* **YOUR INSTRUCTIONS**
Make an exact copy of the records below, leaving every image out.

* **Stored data entries**

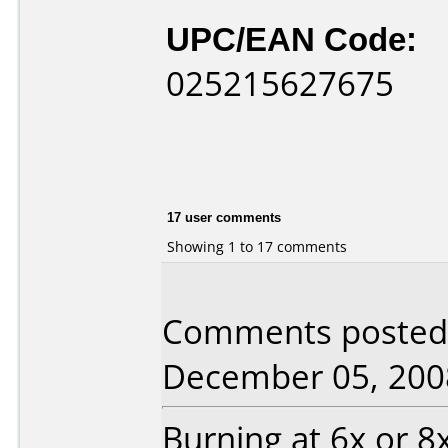
UPC/EAN Code:
025215627675
17 user comments
Showing 1 to 17 comments
Comments posted b
December 05, 200
Burning at 6x or 8x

* **YOUR SOLUTION**
UPC/EAN Code:
025215627675
17 user comments
Showing 1 to 17 comments
Comments posted b
December 05, 200
Burning at 6x or 8x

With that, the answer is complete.